→ **Goal of the exercise**
Please return the full listing word for word, leaving out any pictures.
Data shown Block Start
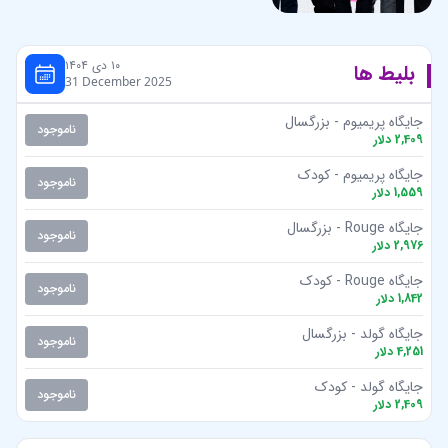
۱۰ دی ۱۴۰۴
بلیط ها
31 December 2025
جایگاه پریمیوم - بزرگسال
ناموجود
2,409
دلار
جایگاه پریمیوم - کودک
ناموجود
1,559
دلار
جایگاه Rouge - بزرگسال
ناموجود
2,976
دلار
جایگاه Rouge - کودک
ناموجود
1,842
دلار
جایگاه گولد - بزرگسال
ناموجود
4,251
دلار
جایگاه گولد - کودک
ناموجود
2,409
دلار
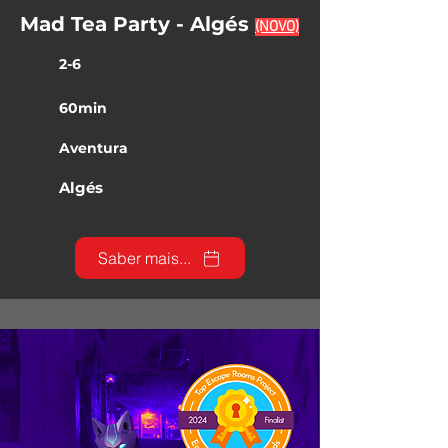
Mad Tea
Party - Algés
(NOVO)
2-6
60min
Aventura
Algés
Saber mais...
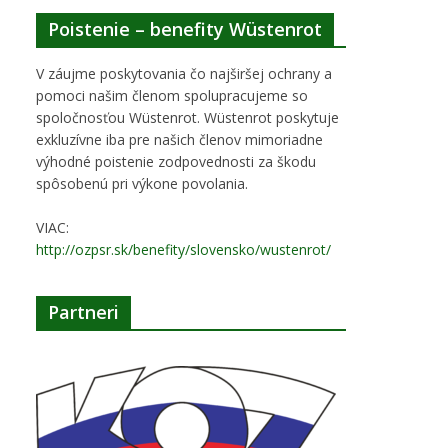
Poistenie – benefity Wüstenrot
V záujme poskytovania čo najširšej ochrany a
pomoci našim členom spolupracujeme so
spoločnosťou Wüstenrot. Wüstenrot poskytuje
exkluzívne iba pre našich členov mimoriadne
výhodné poistenie zodpovednosti za škodu
spôsobenú pri výkone povolania.
VIAC:
http://ozpsr.sk/benefity/slovensko/wustenrot/
Partneri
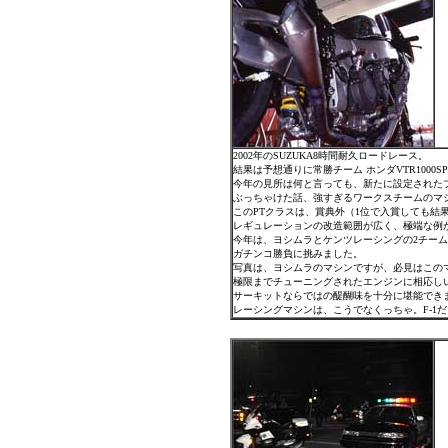
2002年のSUZUKA8時間耐久ロードレース。
結果は予想通りに常勝チーム ホンダVTR1000
今年の見所は何と言っても、新たに設定されたプ
ぶっちゃけた話、強すぎるワークスチームのマ
このPTクラスは、賞典外（1位で入賞しても結
レギュレーションの改造範囲が広く、極端な例がM
今年は、ヨシムラとケンツレーシングの2チー
ガチンコ勝負に挑みました。
写真は、ヨシムラのマシンですが、必見はこのマ
極限までチューニングされたエンジンに相応し
サーキットならではの醍醐味を十分に堪能でき
レーシングマシンは、こうでなくっちゃ。F-1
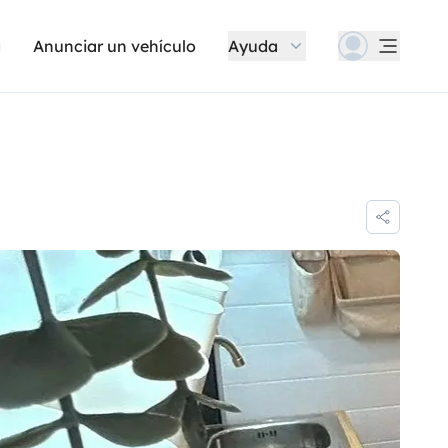
Anunciar un vehículo
Ayuda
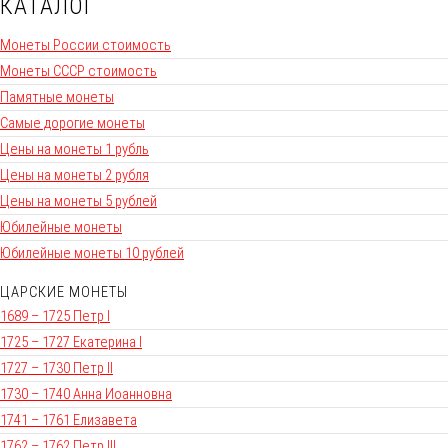
КАТАЛОГ
Монеты России стоимость
Монеты СССР стоимость
Памятные монеты
Самые дорогие монеты
Цены на монеты 1 рубль
Цены на монеты 2 рубля
Цены на монеты 5 рублей
Юбилейные монеты
Юбилейные монеты 10 рублей
ЦАРСКИЕ МОНЕТЫ
1689 – 1725 Петр I
1725 – 1727 Екатерина I
1727 – 1730 Петр II
1730 – 1740 Анна Иоанновна
1741 – 1761 Елизавета
1762 – 1762 Петр III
Data shown Block End
→ **Written solution**
۱۰ دی ۱۴۰۴
بلیط ها
31 December 2025
جایگاه پریمیوم - بزرگسال
ناموجود
2,409
دلار
جایگاه پریمیوم - کودک
ناموجود
1,559
دلار
جایگاه Rouge - بزرگسال
ناموجود
2,976
دلار
جایگاه Rouge - کودک
ناموجود
1,842
دلار
جایگاه گولد - بزرگسال
ناموجود
4,251
دلار
جایگاه گولد - کودک
ناموجود
2,409
دلار
Mad Tea
Party - Algés
(NOVO)
2-6
60min
Aventura
Algés
Saber mais...
Poistenie – benefity Wüstenrot
V záujme poskytovania čo najširšej ochrany a
pomoci našim členom spolupracujeme so
spoločnosťou Wüstenrot. Wüstenrot poskytuje
exkluzívne iba pre našich členov mimoriadne
výhodné poistenie zodpovednosti za škodu
spôsobenú pri výkone povolania.
VIAC:
http://ozpsr.sk/benefity/slovensko/wustenrot/
Partneri
2002年のSUZUKA8時間耐久ロードレース。
結果は予想通りに常勝チーム ホンダVTR1000
今年の見所は何と言っても、新たに設定されたプ
ぶっちゃけた話、強すぎるワークスチームのマ
このPTクラスは、賞典外（1位で入賞しても結
レギュレーションの改造範囲が広く、極端な例がM
今年は、ヨシムラとケンツレーシングの2チー
ガチンコ勝負に挑みました。
写真は、ヨシムラのマシンですが、必見はこのマ
極限までチューニングされたエンジンに相応し
サーキットならではの醍醐味を十分に堪能でき
レーシングマシンは、こうでなくっちゃ。F-1
Anunciar un vehículo
Ayuda
КАТАЛОГ
Монеты России стоимость
Монеты СССР стоимость
Памятные монеты
Самые дорогие монеты
Цены на монеты 1 рубль
Цены на монеты 2 рубля
Цены на монеты 5 рублей
Юбилейные монеты
Юбилейные монеты 10 рублей
ЦАРСКИЕ МОНЕТЫ
1689 – 1725 Петр I
1725 – 1727 Екатерина I
1727 – 1730 Петр II
1730 – 1740 Анна Иоанновна
1741 – 1761 Елизавета
1762 – 1762 Петр III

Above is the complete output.